The next logical pattern to start pondering is as follows. Okay, so someone created an evil AI — what are the realities of such a situation? The human brain uses 20 Watts to operate, which is extremely efficient and so far non-reproducible in non-humans. Meanwhile, the Google computer (AlphaGo) that beat Lee Sedol in a game of G0 used approximately one Megawatt. That is 50,000 the energy consumption a human brain uses, and we’re only talking about a board game (a complex game, but still a game without the external factors of a real environment). Thus, the question becomes slightly different — is there enough computing power in the world for an evil AI to achieve world dominance?

By the way, I want to remind you that we’re speaking in hypotheticals here. A self-learning, cognitive, strong AI does not exist yet. The debate thus far has been around preventive measures that usually begin with “what if”. As you can probably tell now, I’m not very worried about a Skynet-esque AI. My strong suspicion is that people picture an evil AI because of all the science fiction films and novels that they read as children. But fine, let us embrace the possibility — at least for a second — that an evil AI does come into existence. Should we be spinning our wheels designing failsafes into the AI system to prevent such an outcome?

Obviously yes, we should be thinking about such remote possibilities in all system designs. But allow me to make a brief philosophical excursion on why instituting failsafes won’t rescue us from an evil AI. An artificial intelligence that turns evil is a low probability event. In other words, it’s a black swan event.
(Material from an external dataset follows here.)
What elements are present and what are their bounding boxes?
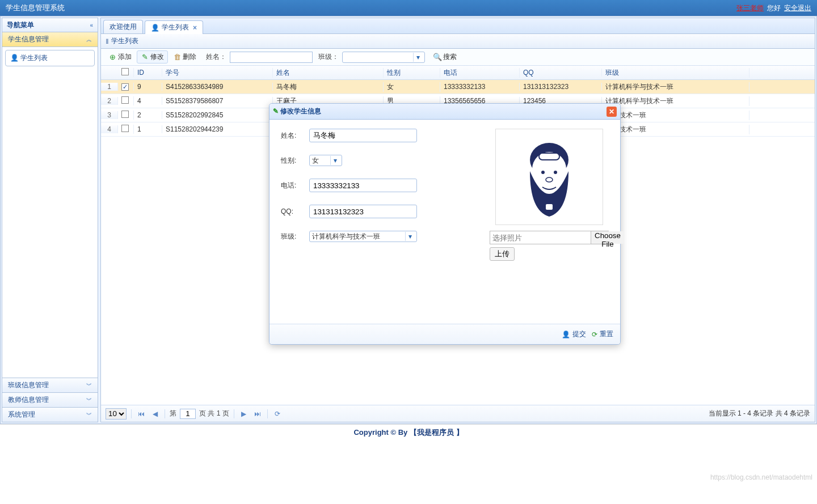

And by definition, black swan events cannot be predicted in advance. It follows that designing a failsafe into the system will not prevent the evil AI from escaping, given that the definition of a black swan event is an unpredictable event. How can you take preventive measures against an unpredictable event? You can’t really.

I’ll leave off with an Alan Kay quote I’ve always enjoyed:

It’s easier to invent the future than to predict it

Go invent an AI instead of predicting the unpredictable!